Questions for the Community
1. AI API Integration
Has anyone successfully connected AI video generation services (Runway, Stability, ComfyUI, local models) to TouchDesigner for live use? What’s the best approach — REST API, WebSocket, local inference? Any TOX components out there for this?
2. Speech-to-Text / Keyword Detection
For detecting spoken keywords in real-time to trigger scene changes: is it better to handle this inside TD (Python, Script CHOP) or use an external service (Whisper, Google Speech API, etc.) and pipe data back in via OSC/WebSocket?
3. Dealing with AI Latency
Since AI generative production (no real-time) typically takes 5-30+ seconds, we’re thinking:
-
Pre-generate a library of clips mapped to keywords
-
Use AI style transfer on existing video loops for faster response
-
Blend/morph between cached outputs during transitions
Anyone tackled this “real-time feel with non-real-time generation” problem before? What worked?
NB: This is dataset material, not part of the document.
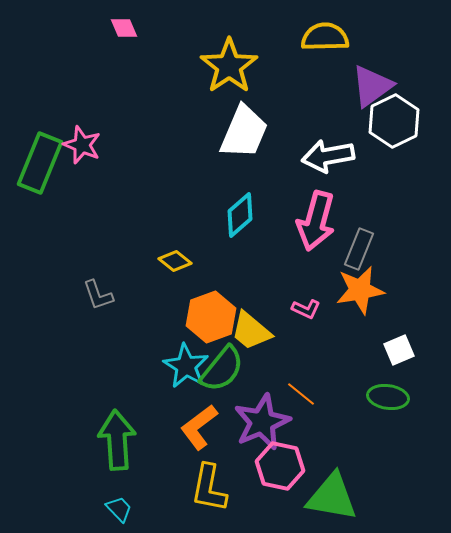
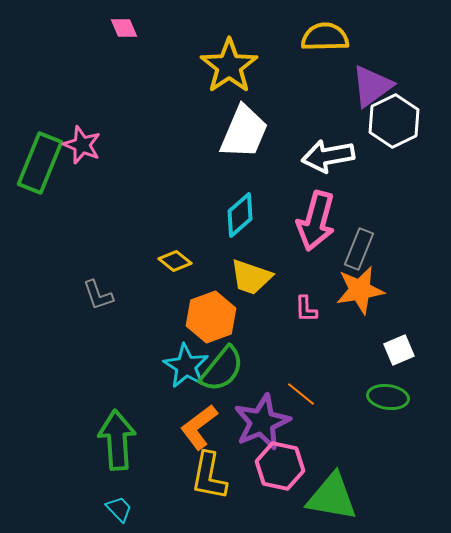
pink L-shape: rotated 64 degrees clockwise
yellow trapezoid: moved 54 px up; rotated 21 degrees counterclockwise
yellow L-shape: moved 12 px up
4. Hardware Recommendations
What specs would you suggest for stable 90-minute live sessions outputting 1080p-4K at 25-60fps to LED wall?
Our Situation
We’re TD beginners (minimal experience so far) and trying to figure out if this workflow is realistic before investing in Pro licenses and building it in-house. Any insights on complexity, learning curve, or whether we should bring in a specialist would be super helpful.